The pipeline extracts: SurfArea, GrayVol, ThickAvg, MeanCurv, GausCurv for all 68 Desikan-Killiany regions.
Required columns (auto-detected, case-insensitive):
| Column | Description |
|---|---|
patient_id / id |
Subject identifier |
age |
Age in years |
sex / gender |
Biological sex |
tiv / icv |
Total intracranial volume |
group / grp |
Group label (0 = healthy controls) |
When using --dataframe or the dataframe= API argument, provide a CSV that already contains both morphometric features and demographic columns. The pipeline validates the required columns before starting and raises a clear error if anything is missing.

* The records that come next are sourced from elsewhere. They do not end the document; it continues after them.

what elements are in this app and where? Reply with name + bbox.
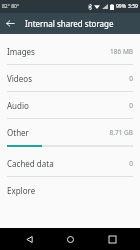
staticText: 82° 80°	[2, 3, 20, 10]
staticText: Other	[7, 127, 29, 138]
button[interactable]: Audio	[0, 92, 140, 119]
button[interactable]: Other	[0, 119, 140, 150]
staticText: Videos	[7, 73, 32, 84]
staticText: 0	[129, 159, 133, 168]
staticText: Cached data	[7, 158, 54, 169]
button[interactable]: Recent apps	[99, 228, 125, 250]
button[interactable]: Back	[0, 13, 21, 34]
staticText: Internal shared storage	[25, 18, 114, 29]
staticText: Explore	[7, 185, 36, 196]
staticText: 8.71 GB	[109, 128, 133, 137]
staticText: 0	[129, 74, 133, 83]
staticText: 0	[129, 101, 133, 110]
staticText: Audio	[7, 100, 29, 111]
button[interactable]: Back	[16, 228, 42, 250]
button[interactable]: Home	[57, 228, 83, 250]
staticText: Images	[7, 46, 35, 57]
staticText: 3:59	[128, 3, 138, 10]
button[interactable]: Cached data	[0, 150, 140, 177]
button[interactable]: Images	[0, 38, 140, 65]
staticText: 99%	[116, 3, 126, 10]
staticText: 186 MB	[110, 47, 133, 56]
button[interactable]: Videos	[0, 65, 140, 92]
button[interactable]: Explore	[0, 177, 140, 203]
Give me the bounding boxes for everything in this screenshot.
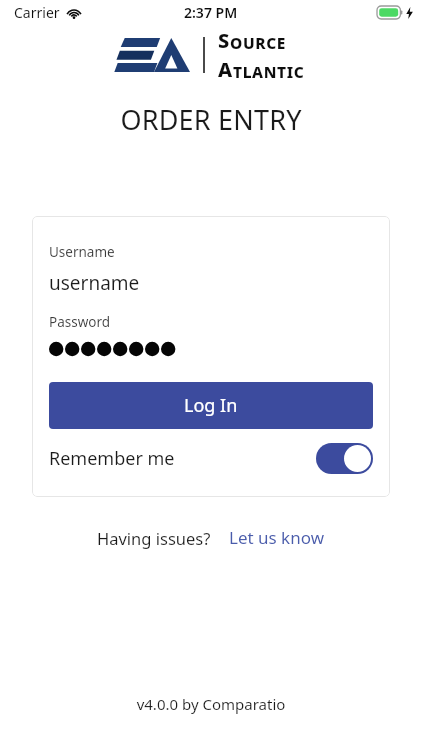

Expected feature column naming convention: {hemisphere}_{region}_{metric}
Example: lh_superiorfrontal_ThickAvg, rh_cuneus_SurfArea
| File | Description |
|---|---|
Report.pdf |
Multi-page report with all figures and statistical summaries |
figures/*.png |
Individual figures saved as PNG (when --save-figures is used) |
merged_data.csv |
Merged input data (when --save-all is used) |
strength_maps.pkl |
Regional strength vectors per group comparison |
pls_results.pkl |
PLS gene results per group comparison |
enrichment_results.pkl |
GSEA results per group comparison and gene library |
{comparison}_{library}.csv |
Enrichment results as CSV tables |
The following gene set libraries are bundled with the package:
| Library | Description |
|---|---|
GO_Biological_Process_2025 |
Gene Ontology Biological Process terms (2025) |
KEGG_2021_H |
KEGG pathway database (2021, human) |
DisGeNET |
Disease-gene association database |
LAKE_Pooled |
Brain cell-type specific gene sets (Lake et al.) |
msnpip full
--input PATH FreeSurfer subjects directory
--demographics PATH Demographics CSV file
--dataframe PATH Pre-merged CSV (alternative to --input + --demographics)
--output PATH Output directory for report and figures [required]
--groups INT [INT ...] Subset of group IDs to analyze
--save-figures Save individual figures as PNG files
--figures-dir PATH Directory for individual figures (default: ./figures)
--save-all Save all intermediate results to disk
-v, --verbose Enable debug-level logging
Gene libraries: all
.gmtfiles bundled inmsnpip/genes/are used automatically — no flag needed.
This project is licensed under the MIT License. See LICENSE for details.